Dichiarazioni ufficiali e posizioni contro Google, reo di aver tolto la censura «venendo meno alle promesse fatte». Ecco cosa ha scritto la stampa cinese dopo la decisione del motore di ricerca americano di spostare il traffico su Hong Kong.

"La Cina dichiara che il caso Google non influenzerà la relazioni con gli Stati Uniti". Il resoconto di fine giornata offerto sul sito da Nuova Cina, l'agenzia di stampa statale cinese, verte tutto sulle reazioni delle autorità locali all'annuncio di Google. "Il caso non inciderà sulla relazioni tra i due paesi, a meno che qualcuno non lo politicizzi" recita il sommario dell'articolo, citando il portavoce del Ministero degli Esteri di Pechino, Qin Gang.
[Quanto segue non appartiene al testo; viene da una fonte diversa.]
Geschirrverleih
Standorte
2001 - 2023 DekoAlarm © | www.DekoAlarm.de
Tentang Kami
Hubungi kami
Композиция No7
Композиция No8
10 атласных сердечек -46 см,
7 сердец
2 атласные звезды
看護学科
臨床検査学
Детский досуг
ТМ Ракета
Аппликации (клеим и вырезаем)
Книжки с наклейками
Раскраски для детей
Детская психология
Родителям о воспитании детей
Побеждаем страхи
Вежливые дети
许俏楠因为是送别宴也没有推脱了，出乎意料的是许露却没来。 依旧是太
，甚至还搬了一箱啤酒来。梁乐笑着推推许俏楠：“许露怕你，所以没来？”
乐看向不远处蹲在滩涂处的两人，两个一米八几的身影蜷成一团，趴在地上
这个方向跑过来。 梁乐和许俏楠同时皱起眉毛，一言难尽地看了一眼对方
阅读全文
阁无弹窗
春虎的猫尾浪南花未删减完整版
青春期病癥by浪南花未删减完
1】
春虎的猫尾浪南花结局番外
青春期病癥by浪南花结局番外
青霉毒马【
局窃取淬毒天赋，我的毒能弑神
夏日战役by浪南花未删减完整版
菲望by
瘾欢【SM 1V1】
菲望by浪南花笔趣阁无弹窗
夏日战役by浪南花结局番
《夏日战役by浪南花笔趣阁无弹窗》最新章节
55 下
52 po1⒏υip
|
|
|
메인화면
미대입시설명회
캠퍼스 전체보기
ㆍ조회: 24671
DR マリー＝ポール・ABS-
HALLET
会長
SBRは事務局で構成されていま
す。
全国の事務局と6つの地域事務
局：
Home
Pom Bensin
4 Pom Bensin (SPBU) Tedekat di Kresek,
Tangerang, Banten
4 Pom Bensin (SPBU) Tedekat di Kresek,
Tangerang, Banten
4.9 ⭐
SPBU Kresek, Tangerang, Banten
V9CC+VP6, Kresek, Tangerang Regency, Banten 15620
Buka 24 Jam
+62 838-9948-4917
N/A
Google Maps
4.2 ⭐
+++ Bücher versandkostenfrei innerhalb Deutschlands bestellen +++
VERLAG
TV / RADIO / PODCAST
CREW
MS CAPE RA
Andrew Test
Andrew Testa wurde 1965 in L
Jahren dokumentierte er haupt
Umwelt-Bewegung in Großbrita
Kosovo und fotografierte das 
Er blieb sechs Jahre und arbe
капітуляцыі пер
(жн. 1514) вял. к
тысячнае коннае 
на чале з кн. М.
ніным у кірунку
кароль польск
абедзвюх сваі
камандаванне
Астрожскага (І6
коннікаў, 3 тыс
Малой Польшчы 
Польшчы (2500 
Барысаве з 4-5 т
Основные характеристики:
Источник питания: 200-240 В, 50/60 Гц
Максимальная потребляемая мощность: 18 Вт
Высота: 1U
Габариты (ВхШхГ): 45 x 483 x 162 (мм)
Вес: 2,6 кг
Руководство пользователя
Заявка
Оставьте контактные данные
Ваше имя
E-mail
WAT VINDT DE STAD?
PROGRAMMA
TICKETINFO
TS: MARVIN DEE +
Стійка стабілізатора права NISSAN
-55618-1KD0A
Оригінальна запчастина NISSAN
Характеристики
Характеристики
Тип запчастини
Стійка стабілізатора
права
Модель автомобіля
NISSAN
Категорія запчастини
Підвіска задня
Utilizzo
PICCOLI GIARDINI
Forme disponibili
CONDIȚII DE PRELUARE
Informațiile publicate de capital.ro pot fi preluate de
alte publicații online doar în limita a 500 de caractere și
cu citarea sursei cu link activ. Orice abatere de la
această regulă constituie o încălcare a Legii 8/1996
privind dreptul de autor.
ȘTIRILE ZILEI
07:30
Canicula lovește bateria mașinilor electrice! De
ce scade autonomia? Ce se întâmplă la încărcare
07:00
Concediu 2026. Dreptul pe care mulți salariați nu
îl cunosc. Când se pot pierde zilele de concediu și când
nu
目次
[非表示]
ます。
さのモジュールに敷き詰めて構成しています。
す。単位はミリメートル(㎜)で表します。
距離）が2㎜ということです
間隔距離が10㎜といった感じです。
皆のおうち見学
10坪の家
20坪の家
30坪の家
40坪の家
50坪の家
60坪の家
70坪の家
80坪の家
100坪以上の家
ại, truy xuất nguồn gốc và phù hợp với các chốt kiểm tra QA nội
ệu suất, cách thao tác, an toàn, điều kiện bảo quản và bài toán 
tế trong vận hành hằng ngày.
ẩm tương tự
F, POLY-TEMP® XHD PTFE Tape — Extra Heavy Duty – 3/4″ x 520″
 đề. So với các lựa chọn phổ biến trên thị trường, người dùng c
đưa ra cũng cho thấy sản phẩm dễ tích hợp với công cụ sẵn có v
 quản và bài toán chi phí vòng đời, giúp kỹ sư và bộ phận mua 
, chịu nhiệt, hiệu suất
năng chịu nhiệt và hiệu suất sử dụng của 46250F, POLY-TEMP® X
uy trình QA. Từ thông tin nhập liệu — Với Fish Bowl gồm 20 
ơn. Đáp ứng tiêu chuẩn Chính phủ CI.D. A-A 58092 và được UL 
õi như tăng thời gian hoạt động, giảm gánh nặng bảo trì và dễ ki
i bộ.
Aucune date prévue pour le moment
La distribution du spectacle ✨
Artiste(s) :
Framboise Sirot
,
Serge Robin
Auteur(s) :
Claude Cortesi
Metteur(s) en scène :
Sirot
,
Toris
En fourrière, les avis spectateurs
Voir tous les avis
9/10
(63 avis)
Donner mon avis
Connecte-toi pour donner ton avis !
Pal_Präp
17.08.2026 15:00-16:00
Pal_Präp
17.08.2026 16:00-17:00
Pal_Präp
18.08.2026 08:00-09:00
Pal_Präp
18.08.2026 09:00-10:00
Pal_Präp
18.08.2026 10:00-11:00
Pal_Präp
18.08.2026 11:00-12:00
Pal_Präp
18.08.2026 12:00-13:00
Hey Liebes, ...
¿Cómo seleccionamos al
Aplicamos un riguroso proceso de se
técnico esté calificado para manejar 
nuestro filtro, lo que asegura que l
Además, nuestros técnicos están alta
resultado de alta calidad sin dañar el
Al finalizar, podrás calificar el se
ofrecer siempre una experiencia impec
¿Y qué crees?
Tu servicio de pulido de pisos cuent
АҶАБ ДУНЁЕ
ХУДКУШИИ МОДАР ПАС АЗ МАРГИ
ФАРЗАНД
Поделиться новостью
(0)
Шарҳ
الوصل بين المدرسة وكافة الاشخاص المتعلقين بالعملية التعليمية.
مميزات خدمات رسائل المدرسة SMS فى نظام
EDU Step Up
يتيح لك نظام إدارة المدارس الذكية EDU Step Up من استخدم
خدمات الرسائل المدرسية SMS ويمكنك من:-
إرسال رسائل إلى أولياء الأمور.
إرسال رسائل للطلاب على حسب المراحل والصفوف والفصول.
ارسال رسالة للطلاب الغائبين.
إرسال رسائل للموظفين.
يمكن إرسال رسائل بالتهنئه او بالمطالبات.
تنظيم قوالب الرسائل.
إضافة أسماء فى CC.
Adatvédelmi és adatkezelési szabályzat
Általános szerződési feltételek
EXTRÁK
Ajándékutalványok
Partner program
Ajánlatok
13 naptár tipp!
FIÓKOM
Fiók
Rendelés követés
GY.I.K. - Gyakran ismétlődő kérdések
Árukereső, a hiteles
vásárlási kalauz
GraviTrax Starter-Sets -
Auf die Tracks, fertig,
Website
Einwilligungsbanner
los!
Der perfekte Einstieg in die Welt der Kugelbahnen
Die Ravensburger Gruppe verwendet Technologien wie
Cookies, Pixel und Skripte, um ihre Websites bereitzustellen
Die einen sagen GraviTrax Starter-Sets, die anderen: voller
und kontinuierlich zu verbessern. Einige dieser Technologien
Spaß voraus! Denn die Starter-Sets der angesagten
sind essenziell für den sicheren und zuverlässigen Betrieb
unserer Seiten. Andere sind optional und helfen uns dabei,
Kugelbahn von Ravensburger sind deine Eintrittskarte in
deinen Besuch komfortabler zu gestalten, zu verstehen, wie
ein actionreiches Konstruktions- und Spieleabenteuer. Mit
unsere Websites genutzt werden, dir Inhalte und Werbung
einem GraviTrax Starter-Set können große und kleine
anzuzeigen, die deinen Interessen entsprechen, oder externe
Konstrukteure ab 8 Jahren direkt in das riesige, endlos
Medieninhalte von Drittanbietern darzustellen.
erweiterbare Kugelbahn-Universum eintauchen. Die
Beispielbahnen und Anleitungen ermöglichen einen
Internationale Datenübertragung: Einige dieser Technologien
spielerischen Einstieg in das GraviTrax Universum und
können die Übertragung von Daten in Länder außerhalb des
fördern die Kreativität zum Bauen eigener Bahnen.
E' esattamente la stessa titolatura e lo stesso attacco dell'articolo che compare sul versione on line del China Daily, l'organo del Partito in lingua inglese.

"Google blocca la censura". "Google ha violato l'impegno scritto di censurare i risultati sul suo motore di ricerca in cinese e questo e' totalmente sbagliato, ha dichiarato un alto funzionario del Governo." L'altro quotidiano ufficiale in inglese, il Global Times, mantiene nella versione on line l'articolo uscito sul quotidiano cartaceo. I toni sono quelli più duri delle prime reazioni ufficiali all'annuncio di Google e non la posizione più conciliante ("È una questione commerciale" espressa in seguito dal Ministero degli Esteri).

"Google viola le sue promesse, completamente sbagliato fermare la censura". Il sito web del Quotidiano del Popolo, quotidiano ufficiale del Partito comunista, prende la stessa linea di fermezza, proponendo un sommario identico a quello del Global Times.

I servizi sono praticamente gli stessi sui siti più popolari in Cina - Sohu.com, 163.com e news.people.com.cn - che ripropongono con titoli diversi lo stesso articolo distribuito da Nuova Cina. In un paese dove stampa e media radiotelevisivi sono rigidamente controllati, e obbligati all'autocensura pena il ritiro della licenza, l'atteggiamento frequente è di prendere la linea dell'agenzia statale. Il Nieman Lab dell'università di Harvard ha studiato il fenomeno a inizio mese, partendo da un articolo in cui il New York Times ha ipotizzato che gli attacchi denunciati da Google lo scorso gennaio provenissero da hacker al lavoro in due università cinesi. Analizzando i risultati aggregati da Google news è emerso che di 151 articoli pubblicati da media cinesi sul caso, la maggior parte era una riproposizione degli stessi sei servizi di altri media, di cui solo 4 con informazioni di prima mano dei cronisti.